As perdas e os ganhos de uma dieta vegetariana

Martha Steffens

Foto: Priscila da Silveira

Exemplo de prato vegetariano: inclusão de outras fontes de proteínas, como a soja (Foto: Priscila da Silveira)

O vegetarianismo está sendo cada vez mais usual entre os jovens. Porém, muitos não sabem como substituir a carne por outros alimentos equivalentes. Para essa mudança, procuram nutricionistas, informações na Internet e conversas com amigos que já aderem a essa prática. Muitas vezes, a visita ao nutricionista é necessária não apenas ao que se refere à alimentação, como também para tranqüilizar os pais de que essa nova prática não colocará em risco a saúde daquele que resolver banir a carne da sua alimentação.

Conforme Thaís R. Marcon, 21, estudante de Ciências Biológicas da Unioeste em Cascavel (PR), procurar a nutricionista serviu para ambos os aspectos: “Procurei mais para tranqüilizar minha família, para mostrar que isso não traria deficiência alguma na minha alimentação, muito pelo contrário, só benefícios. No começo, eles ficaram assustados, afinal é uma coisa nova e diferente”, declarou Thaís.
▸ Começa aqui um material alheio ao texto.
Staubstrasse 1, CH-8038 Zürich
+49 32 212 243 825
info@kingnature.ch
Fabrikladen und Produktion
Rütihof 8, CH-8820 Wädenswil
A estudante afirma que a escolha profissional e por um novo modo de vida foram fatores decisivos em sua escolha. Além desses fatores, documentários também serviram de referência para escolher um ponto de vista sobre o assunto: “Tive um impulsinho de alguns documentários a que assisti na faculdade: A Carne é Fraca (2005) e Terráqueos (2005), mostram bem o que acontece com os animais até o bifinho prontinho chegar na prateleira do supermercado”.
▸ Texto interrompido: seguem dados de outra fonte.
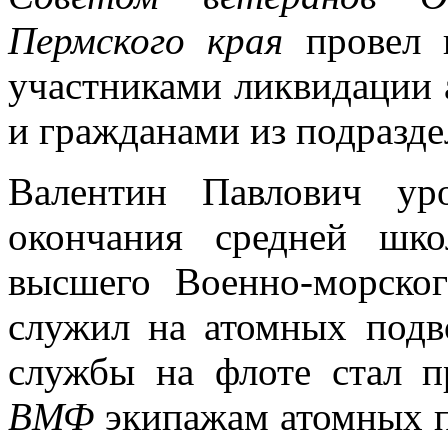
Пермского края
провел в
участниками ликвидации
и гражданами из подразде
Валентин Павлович ур
окончания средней шко
высшего Военно-морско
служил на атомных подв
службы на флоте стал п
ВМФ
экипажам атомных п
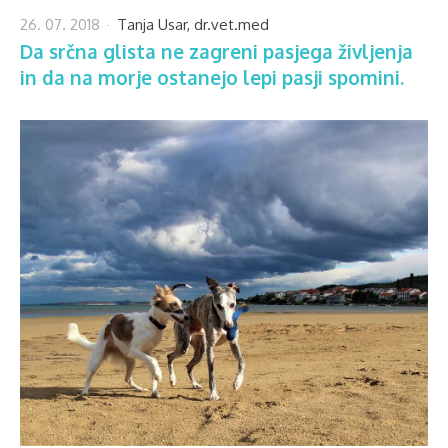
26. 07. 2018
Tanja Usar, dr.vet.med
Da srčna glista ne zagreni pasjega življenja
in da na morje ostanejo lepi pasji spomini.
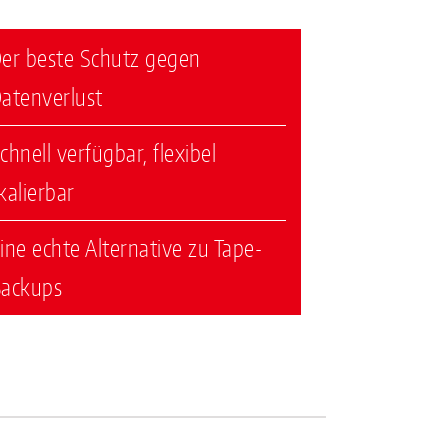
er beste Schutz gegen
atenverlust
chnell verfügbar, flexibel
kalierbar
ine echte Alternative zu Tape-
ackups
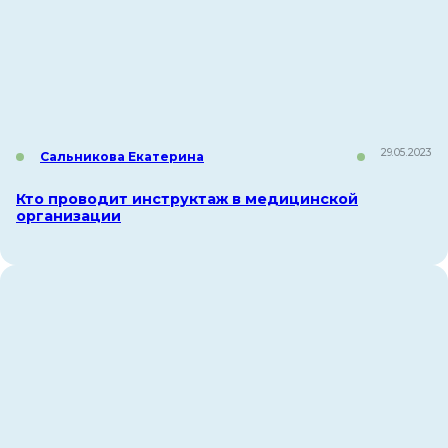
29.05.2023
Сальникова Екатерина
Кто проводит инструктаж в медицинской
организации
Segundo a nutricionista Roberta Casarin, 26, a dieta vegetariana apresenta tanto benefícios quanto malefícios à saúde: “Hoje já temos vários estudos que demonstram tanto os benefícios quanto os riscos de uma dieta exclusivamente vegetariana. Entre os benefícios podemos citar uma melhora no perfil lipídico da pessoa (diminuição dos níveis de colesterol total e LDL – lipoproteínas de baixa densidade), diminuição na ingestão de calorias e, consequentemente, emagrecimento, além de apresentar baixo risco para doenças crônicas, como a hipertensão arterial, por serem fonte de vitaminas, fibras, minerais e antioxidantes. Já entre os riscos pode ser citada a deficiência de cobalamina (vitamina B12) levando à anemia megaloblástica e pode haver a deficiência de ferro associada, mascarando este tipo de anemia”, afirma Roberta.

Para aqueles que decidem seguir uma dieta vegetariana é necessário substituir a falta de proteína proveniente da carne por outras fontes como: proteína de soja, leite, suco, alimentos ricos em ferro (feijão, couve, beterraba), grãos de todos os tipos, além do levedo de cerveja. Na dúvida, um nutricionista pode auxiliar na organização de uma dieta livre de carne e, por que não, repleta de saúde.